Question

PCA vs sparse PCA : differences in results

0

Entering edit mode

6 months ago

Ariadna ▴ 20

Dear colleagues. I have a question regarding application and interpretation of the yielded results based on 2 techniques: PCA and sparse PCA.

I have a proteomics dataset, 10 subjects in each group ( 3 groups in total - i.e. healthy, ill, unknown ), 5 technical replicas (same plasma of the same pool of individuals). There are around 700 proteins measured using the shotgun method.

I tried to analyse the data using two pipelines:

Using technical replicas, I get the subset of proteins for which CV is less than 20 % among the technical replicas. Using this subset of features I apply PCA . Using first PC components identify which variables contribute mostly to the dimensions. After taking the same subset of proteins, I apply sparse PCA and the variables which are yielded as the most important in loadings do not intersect with those obtained in the PCA.
Apply PCA and sparse PCA on the whole set of features. Again, the results do not interest between each other and do not intersect with those, yielded in the step 1.

First of all, since PCA overfits to noise, I am not sure how applicable these methods are, given the total sample size is 35 subjects only. Second, the dataset is zero inflated - that is some proteins were not measured or the signal/ concentration was not enough to be measured.

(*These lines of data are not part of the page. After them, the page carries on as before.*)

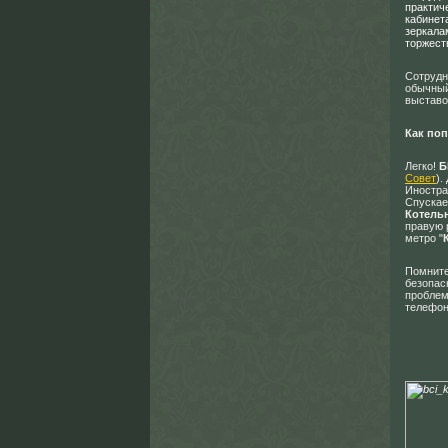
практич
кабинет
зеркала
торжест
Сотрудн
обычный
выставо
Как поп
Легко!
Б
Совет
).
Иностра
Спускае
Котель
правую 
метро "
Помните
безопас
пробле
телефон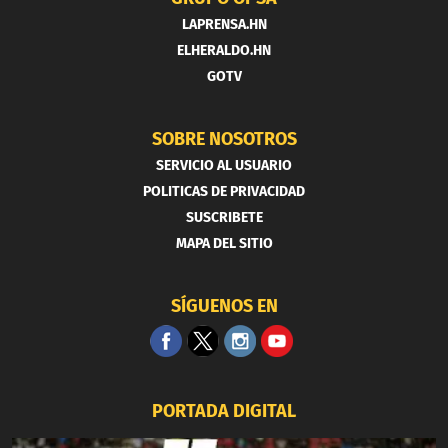
LAPRENSA.HN
ELHERALDO.HN
GOTV
SOBRE NOSOTROS
SERVICIO AL USUARIO
POLITICAS DE PRIVACIDAD
SUSCRIBETE
MAPA DEL SITIO
SÍGUENOS EN
PORTADA DIGITAL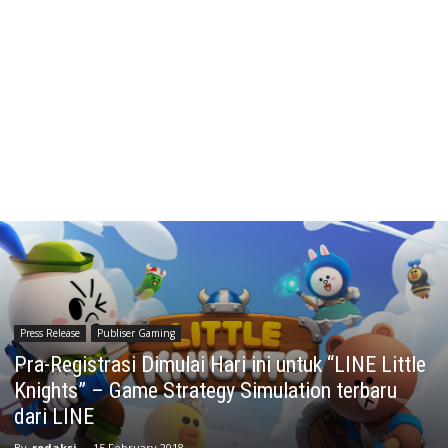
Press Release
Publiser Gaming
Pra-Registrasi Dimulai Hari ini untuk “LINE Little
Knights” – Game Strategy Simulation terbaru
dari LINE
By
redaksi
-
15 February 2018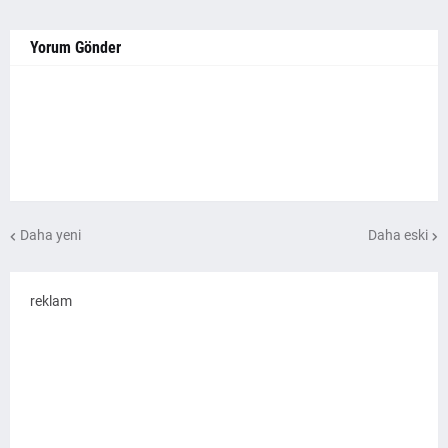
Yorum Gönder
Daha yeni
Daha eski
reklam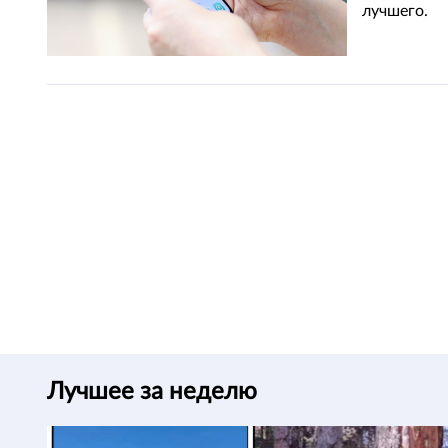
лучшего.
Лучшее за неделю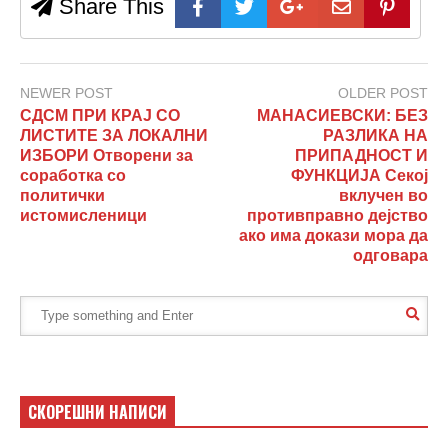
Share This
NEWER POST
OLDER POST
СДСМ ПРИ КРАЈ СО
МАНАСИЕВСКИ: БЕЗ
ЛИСТИТЕ ЗА ЛОКАЛНИ
РАЗЛИКА НА
ИЗБОРИ Отворени за
ПРИПАДНОСТ И
соработка со
ФУНКЦИЈА Секој
политички
вклучен во
истомисленици
противправно дејство
ако има докази мора да
одговара
СКОРЕШНИ НАПИСИ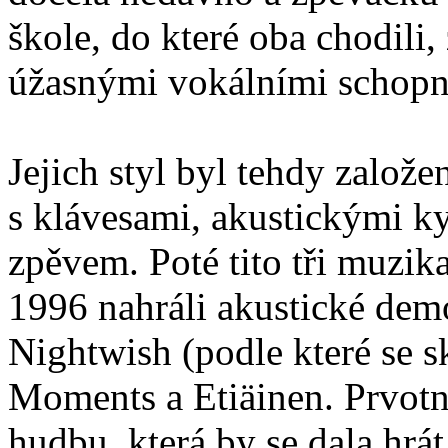
škole, do které oba chodil
úžasnými vokálními schopn
Jejich styl byl tehdy zalo
s klávesami, akustickými k
zpěvem. Poté tito tři muzik
1996 nahráli akustické demo
Nightwish (podle které se s
Moments a Etiäinen. Prvotn
hudbu, která by se dala hrá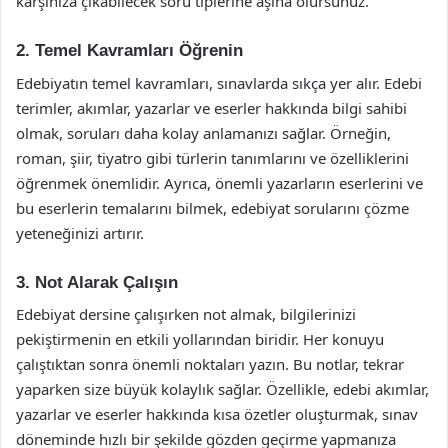
karşınıza çıkabilecek soru tiplerine aşina olursunuz.
2. Temel Kavramları Öğrenin
Edebiyatın temel kavramları, sınavlarda sıkça yer alır. Edebi
terimler, akımlar, yazarlar ve eserler hakkında bilgi sahibi
olmak, soruları daha kolay anlamanızı sağlar. Örneğin,
roman, şiir, tiyatro gibi türlerin tanımlarını ve özelliklerini
öğrenmek önemlidir. Ayrıca, önemli yazarların eserlerini ve
bu eserlerin temalarını bilmek, edebiyat sorularını çözme
yeteneğinizi artırır.
3. Not Alarak Çalışın
Edebiyat dersine çalışırken not almak, bilgilerinizi
pekiştirmenin en etkili yollarından biridir. Her konuyu
çalıştıktan sonra önemli noktaları yazın. Bu notlar, tekrar
yaparken size büyük kolaylık sağlar. Özellikle, edebi akımlar,
yazarlar ve eserler hakkında kısa özetler oluşturmak, sınav
döneminde hızlı bir şekilde gözden geçirme yapmanıza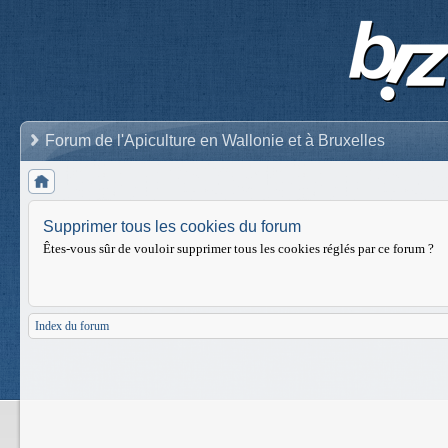
Forum de l'Apiculture en Wallonie et à Bruxelles
Supprimer tous les cookies du forum
Êtes-vous sûr de vouloir supprimer tous les cookies réglés par ce forum ?
Index du forum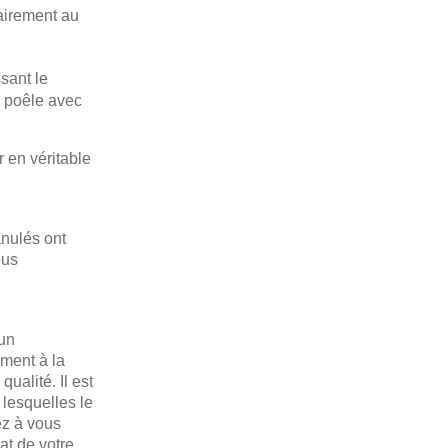
airement au
sant le
e poêle avec
 en véritable
anulés ont
ous
 un
ement à la
ualité. Il est
 lesquelles le
ez à vous
at de votre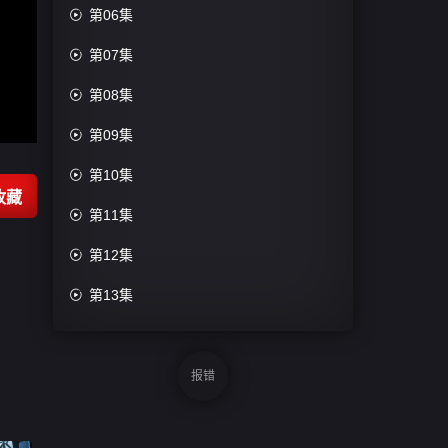

第06集

第07集

第08集

第09集

第10集
收藏

第11集

第12集

第13集

第14集

第15集
报错

第16集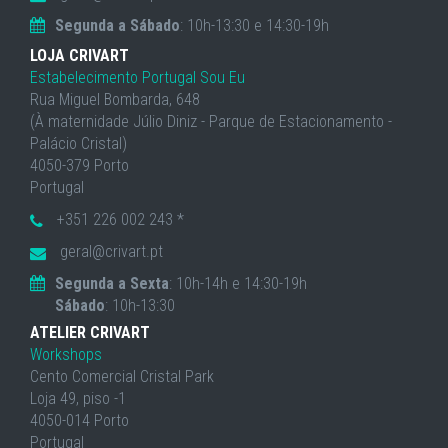
Segunda a Sábado
: 10h-13:30 e 14:30-19h
LOJA CRIVART
Estabelecimento Portugal Sou Eu
Rua Miguel Bombarda, 648
(À maternidade Júlio Diniz - Parque de Estacionamento -
Palácio Cristal)
4050-379 Porto
Portugal
+351 226 002 243 *
geral@crivart.pt
Segunda a Sexta
: 10h-14h e 14:30-19h
Sábado
: 10h-13:30
ATELIER CRIVART
Workshops
Cento Comercial Cristal Park
Loja 49, piso -1
4050-014 Porto
Portugal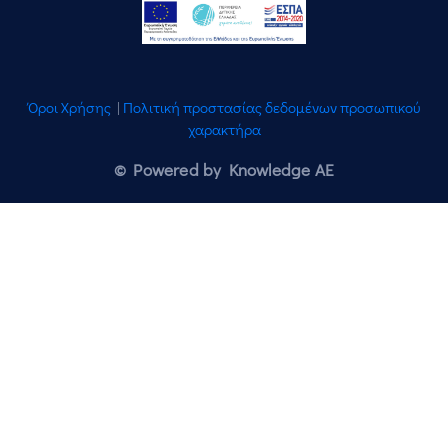
Όροι Χρήσης
|
Πολιτική προστασίας δεδομένων προσωπικού
χαρακτήρα
© Powered by Knowledge AE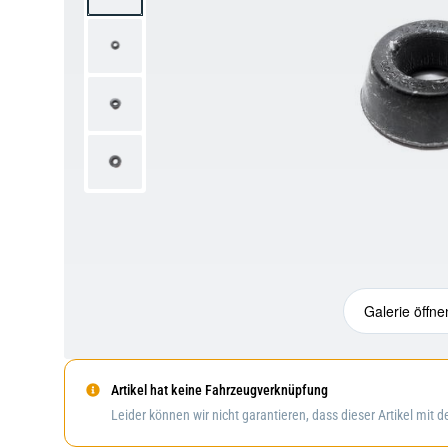
Galerie öffne
Artikel hat keine Fahrzeugverknüpfung
Leider können wir nicht garantieren, dass dieser Artikel mit 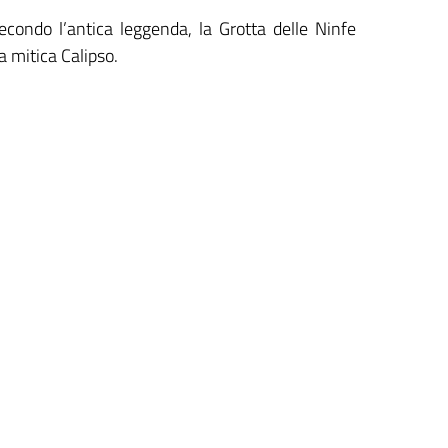
econdo l’antica leggenda, la Grotta delle Ninfe
a mitica Calipso.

In that regard - PCA does not handle zero vectors, so all such variables are removed.

What would be the most suitable approach to do any inference in this situation ? Should sPCA be used on the data which includes zero columns? Are there other techniques to be used? The goal is to find proteins which contribute mostly for differentiation between the unknown group from two others , so that those hints would be used later for a deeper investigation.

ML • 570 views

ADD COMMENT • link updated 6 months ago by Ram 45k • written 6 months ago by Ariadna ▴ 20

score 0 · Answer 1 · 2025-04-28

There are some things you didn't explain here, so I will deal with what's known.

PCA generally doesn't overfit to noise. When applied correctly, it eliminates the noise. That said, if the datasets are mostly noise, there is no method that will extract meaningful results out of them.

Not sure what the rationale is for applying sparse PCA on dense data, unless you think that zero values that were measured as such and missing values are equivalent. It appears that in your experiments zeros don't necessarily mean missing data, so I don't see justification for sparsifying that matrix.

PCA works properly only on normally distributed data. Since you mention bias from zero values, I suspect that you didn't normalize the data. I suggest you do so, then apply PCA. As normalization will break the sparsity structure of the data, I suggest you stay away from sparse PCA. You may want to try truncated singular value decomposition (tSVD), as it doesn't require data normality and works with sparse datasets.